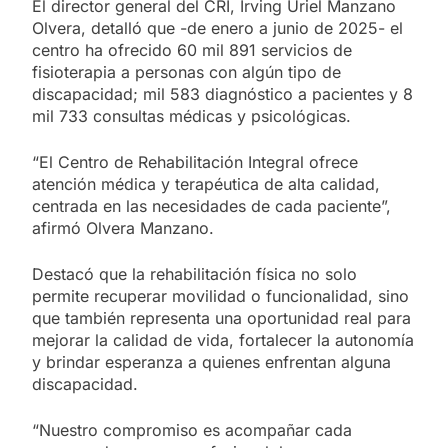
El director general del CRI, Irving Uriel Manzano
Olvera, detalló que -de enero a junio de 2025- el
centro ha ofrecido 60 mil 891 servicios de
fisioterapia a personas con algún tipo de
discapacidad; mil 583 diagnóstico a pacientes y 8
mil 733 consultas médicas y psicológicas.
“El Centro de Rehabilitación Integral ofrece
atención médica y terapéutica de alta calidad,
centrada en las necesidades de cada paciente”,
afirmó Olvera Manzano.
Destacó que la rehabilitación física no solo
permite recuperar movilidad o funcionalidad, sino
que también representa una oportunidad real para
mejorar la calidad de vida, fortalecer la autonomía
y brindar esperanza a quienes enfrentan alguna
discapacidad.
“Nuestro compromiso es acompañar cada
========
Description of the task: Give the lines again exactly, starting where the entries begin and stopping once the line with "Destacó que la rehabilitación física no solo" is included; pictures are not copied.

Solution to this exercise:
El director general del CRI, Irving Uriel Manzano
Olvera, detalló que -de enero a junio de 2025- el
centro ha ofrecido 60 mil 891 servicios de
fisioterapia a personas con algún tipo de
discapacidad; mil 583 diagnóstico a pacientes y 8
mil 733 consultas médicas y psicológicas.
“El Centro de Rehabilitación Integral ofrece
atención médica y terapéutica de alta calidad,
centrada en las necesidades de cada paciente”,
afirmó Olvera Manzano.
Destacó que la rehabilitación física no solo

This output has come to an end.